# trs27 jetting q's



## meandmyz (Nov 21, 2013)

hey everyone, brand spankin new here and had some q's about my in-laws trs27...i believe it is an 8 hp tecumseh engine and was having issues with it turning the shoot smoothly as it kept binding at the gears because of excess movement in the shoot....so i pulled it apart to check the nylon ring and ended up being a trip to the dealer for parts....but what i was wondering is that the stock jetting for these is main jet 2 1/4 amd idle mix 2 turns out according to my dealer......far way off from what i thought is the general rule of 1.5....I also notice that when they are set this way they are def running rich belching out black smoke....they tend to also run way better leaned out a bit....so this makes me wonder why the dealership sets them rich....is it to provide the reliability out of them by simply de-tuning them or are these jets slightly different then other similar engines....the tecumseh manual says one thing but the deere tech says another....which one is right?? and is the proper practise?
thanks


----------



## sscotsman (Dec 8, 2010)

I dont know which is correct..but I would *always always always* believe the Tecumseh manual over the dealer..The manufacturer knows their product much better than some random guy at the dealer, who might have no idea what he is talking about..

So whatever the manual says, go with that..
if the dealer says different, ignore the dealer..

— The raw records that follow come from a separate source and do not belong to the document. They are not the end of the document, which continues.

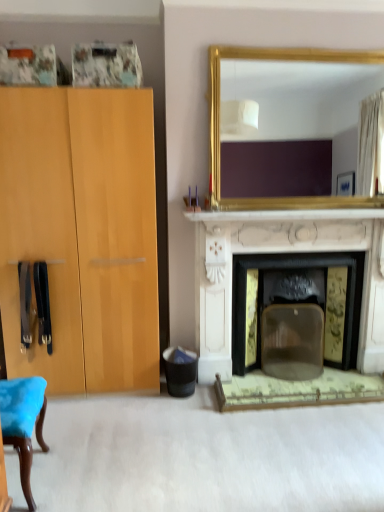 What is the approximate width of white marble fireplace at center?

17.58 inches.

Image resolution: width=384 pixels, height=512 pixels. I want to click on gold-framed mirror at upper center, so click(x=219, y=123).

You are a GUI agent. You are given a task and a screenshot of the screen. Output one action in this format:
    pyautogui.click(x=<x>, y=<y>)
    Task: Click on the white marble fireplace at center
    The height and width of the screenshot is (512, 384).
    Given the screenshot: What is the action you would take?
    pyautogui.click(x=257, y=252)

Which is behind, white marble fireplace at center or black plastic trash bin at lower center?

black plastic trash bin at lower center is more distant.

Based on their positions, is white marble fireplace at center located to the left or right of black plastic trash bin at lower center?

white marble fireplace at center is positioned on black plastic trash bin at lower center's right side.

Where is `trash bin/can that is under the white marble fireplace at center (from a real-world perspective)`? The height and width of the screenshot is (512, 384). trash bin/can that is under the white marble fireplace at center (from a real-world perspective) is located at coordinates (180, 371).

Is black plastic trash bin at lower center a part of white marble fireplace at center?

No, black plastic trash bin at lower center is not a part of white marble fireplace at center.

Is white marble fireplace at center inside black plastic trash bin at lower center?

No, white marble fireplace at center is located outside of black plastic trash bin at lower center.

From the image's perspective, between black plastic trash bin at lower center and white marble fireplace at center, who is located below?

From the image's view, black plastic trash bin at lower center is below.

Is point (183, 367) positioned behind point (365, 281)?

No.

From the picture: Who is bigger, black plastic trash bin at lower center or white marble fireplace at center?

white marble fireplace at center is bigger.

Is black plastic trash bin at lower center further to camera compared to gold-framed mirror at upper center?

Yes, the depth of black plastic trash bin at lower center is greater than that of gold-framed mirror at upper center.

Is black plastic trash bin at lower center inside or outside of gold-framed mirror at upper center?

black plastic trash bin at lower center is not enclosed by gold-framed mirror at upper center.

Can you confirm if black plastic trash bin at lower center is bigger than gold-framed mirror at upper center?

No.

The height and width of the screenshot is (512, 384). Find the location of `trash bin/can behind the gold-framed mirror at upper center`. trash bin/can behind the gold-framed mirror at upper center is located at coordinates (180, 371).

Measure the distance between gold-framed mirror at upper center and black plastic trash bin at lower center.

They are 1.35 meters apart.

Is gold-framed mirror at upper center aimed at black plastic trash bin at lower center?

No, gold-framed mirror at upper center is not oriented towards black plastic trash bin at lower center.

Based on the photo, considering the sizes of objects gold-framed mirror at upper center and black plastic trash bin at lower center in the image provided, who is thinner, gold-framed mirror at upper center or black plastic trash bin at lower center?

gold-framed mirror at upper center.

Is gold-framed mirror at upper center far away from black plastic trash bin at lower center?

Yes, gold-framed mirror at upper center is far from black plastic trash bin at lower center.

How distant is white marble fireplace at center from gold-framed mirror at upper center?

20.26 inches.

Is white marble fireplace at center inside or outside of gold-framed mirror at upper center?

white marble fireplace at center exists outside the volume of gold-framed mirror at upper center.

Considering the positions of point (338, 234) and point (383, 204), is point (338, 234) closer or farther from the camera than point (383, 204)?

Point (338, 234) appears to be farther away from the viewer than point (383, 204).

From the image's perspective, is gold-framed mirror at upper center above white marble fireplace at center?

Yes, from the image's perspective, gold-framed mirror at upper center is on top of white marble fireplace at center.

Is gold-framed mirror at upper center positioned behind white marble fireplace at center?

No, it is in front of white marble fireplace at center.

Considering the relative sizes of gold-framed mirror at upper center and white marble fireplace at center in the image provided, is gold-framed mirror at upper center shorter than white marble fireplace at center?

Yes.

Considering the positions of points (233, 51) and (383, 314), is point (233, 51) farther from camera compared to point (383, 314)?

No, (233, 51) is closer to viewer.

Locate an element on the screen. The image size is (384, 512). trash bin/can lying on the left of white marble fireplace at center is located at coordinates (180, 371).

Where is `fireplace located above the black plastic trash bin at lower center (from a real-world perspective)`? The image size is (384, 512). fireplace located above the black plastic trash bin at lower center (from a real-world perspective) is located at coordinates (257, 252).

Looking at the image, which one is located further to gold-framed mirror at upper center, black plastic trash bin at lower center or white marble fireplace at center?

The object further to gold-framed mirror at upper center is black plastic trash bin at lower center.

Which object lies further to the anchor point black plastic trash bin at lower center, white marble fireplace at center or gold-framed mirror at upper center?

gold-framed mirror at upper center lies further to black plastic trash bin at lower center than the other object.

Based on their spatial positions, is black plastic trash bin at lower center or gold-framed mirror at upper center closer to white marble fireplace at center?

gold-framed mirror at upper center is positioned closer to the anchor white marble fireplace at center.

Considering their positions, is gold-framed mirror at upper center positioned further to black plastic trash bin at lower center than white marble fireplace at center?

Based on the image, gold-framed mirror at upper center appears to be further to black plastic trash bin at lower center.

Consider the image. From the image, which object appears to be farther from white marble fireplace at center, gold-framed mirror at upper center or black plastic trash bin at lower center?

The object further to white marble fireplace at center is black plastic trash bin at lower center.

Considering their positions, is white marble fireplace at center positioned further to gold-framed mirror at upper center than black plastic trash bin at lower center?

black plastic trash bin at lower center is further to gold-framed mirror at upper center.

You are a GUI agent. You are given a task and a screenshot of the screen. Output one action in this format:
    pyautogui.click(x=<x>, y=<y>)
    Task: Click on the fireplace between gold-framed mirror at upper center and black plastic trash bin at lower center in the up-down direction
    
    Given the screenshot: What is the action you would take?
    pyautogui.click(x=257, y=252)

(unless he can provide you with an official Tecumseh bulletin that supersedes their own manual..sometimes manufacturers do change things after manuals get printed..but I doubt that is the case here! 

Scot


----------



## meandmyz (Nov 21, 2013)

thanks sscotsman for helping me out with that....I am no small engine mechanic....but do tinker with lots of internal combustion stuff and thought that he sounded sketchy....even when i asked him if they were setting them that rich over the tecumseh recomended settings...he just replied "2 1/4 turns out is the factory setting"...
thanks again
cheers


----------



## Shryp (Jan 1, 2011)

Yea, I would start with the Tecumseh recommended setting and then adjust it until it runs best.


----------